Bug#849754: guerillabackup review

halfdog Mon, 22 Jan 2018 14:30:37 -0800

Hello Michael,

Thanks for you detailed review.

Michael Lustfield wrote:
> I reviewed this packaging and came up with some issues:
> 
> - The description does nothing to explain what makes this solution unique.
>   + Why is this special?
>   + How does it even work?
>   + This should be easily gleaned from the package description.

This is the current description for reference. There is similar
topic at the end of the mail, where improvements are discussed
in detail.

===========================
 The tool supports asynchronous, local-coordinated, distributed
 secure backup generation, forwarding, verification, storage
 and deletion even in rugged environments. The system is open
 to integration of own code. The codebase is very small and
 kept simple to ease auditing.
 .
 Unlike business backup solutions, guerillabackup also considers
 following conditions that might be encountered with private use:
 * infrastructure uptime below 99%, e.g. machines not always powered
 * poor network connectivity, e.g. mobile access, parallel video
   streaming
 * poor physical access and anti-theft protection of machines
 * no security monitoring of machines
 .
 See /usr/share/doc/guerillabackup/Design.txt.gz section "Requirements"
 for more information.
===========================

> - There is a lintian override for a legitimate mistake (unindented list).

Could you please point out the legitimate mistake? The 4 bullet points
above form a list. If you remove them, lintian will not complain
any more.

> - d/patches is scary...
>   + Do not create lintian overrides using d/patches.
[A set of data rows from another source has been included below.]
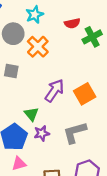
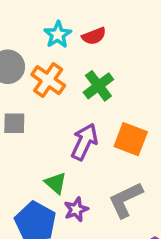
cyan star: (35, 15) -> (58, 35), moved
green cross: (92, 37) -> (98, 86), moved
orange square: (85, 94) -> (131, 139), turned -30

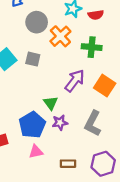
green cross: (98, 86) -> (92, 47), turned 30
gray L-shape: (126, 200) -> (93, 123), turned -50

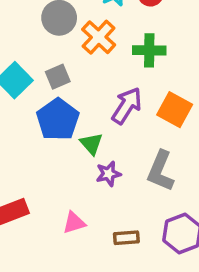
gray square: (33, 59) -> (58, 77), turned -32
blue pentagon: (32, 125) -> (58, 119), moved

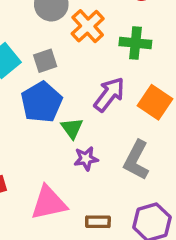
pink triangle: (74, 223) -> (49, 203), size x1.6

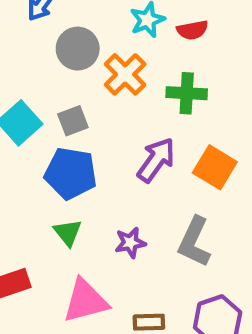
blue pentagon: (42, 102) -> (71, 173), turned -30
green triangle: (72, 128) -> (68, 232), moved

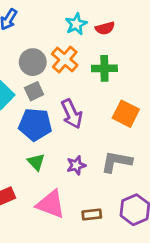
gray circle: (78, 49) -> (33, 62), moved
purple arrow: (156, 160) -> (72, 114), moved, turned 124
gray L-shape: (194, 242) -> (116, 162), turned 80
pink triangle: (85, 301) -> (51, 204), turned 40

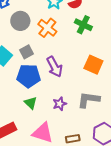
gray circle: (33, 62) -> (20, 21), moved
green cross: (104, 68) -> (83, 25), moved, turned 30

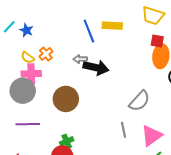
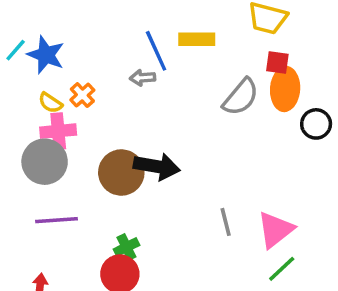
blue star: (26, 30) -> (46, 55), size x1.5
gray arrow: (80, 59) -> (142, 78), moved
black arrow: (96, 68) -> (157, 166), moved
gray semicircle: (139, 101) -> (241, 97), moved

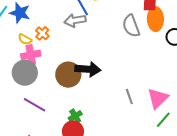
gray arrow: (142, 78) -> (75, 20), size x1.5
gray semicircle: (241, 97) -> (131, 26), turned 125
purple line: (56, 220) -> (35, 105), turned 40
Where should they be put instead?

>   + Keep patches to essential changes (not syntax and language changes).
>   + Do not perform such a massive application rewrite using d/patches.

The size of patches is mostly due to a previous review arguing
for Python2 to Python3 change. As the upstream version IS written
in Python2 and I cannot change the past, those changes are applied
as patch. As the changes are very intrusive, they affect nearly
all files, thus the patch is generated automatically. I know,
that this intermediate state is not nice. If the package is accepted,
the next upstream version will include them already and thus the
patches will not require them any more - acceptance will shape
the development goals of upstream. As long as no acceptance can
be reached, I do not want to change/branch upstream in each direction
the contraticting review comments suggest, thus creating a large mess
of parallel versions.

>   + That change should be sent upstream... not held local.

They will go upstream, as soon as it is clear, that they are needed.
Without moving towards acceptance of the packet, the changes are
definitely not needed by anyone. Downstream shapes upstream and
vice versa.

> - Absolutely DO NOT generate lintian-override files from d/patches.

Where should they be put instead? Would this be the correct solution?

* Put them in d/guerillabackup.lintian-overrides

* Change d/rules somehow, so that "dh_lintian" is called automatically?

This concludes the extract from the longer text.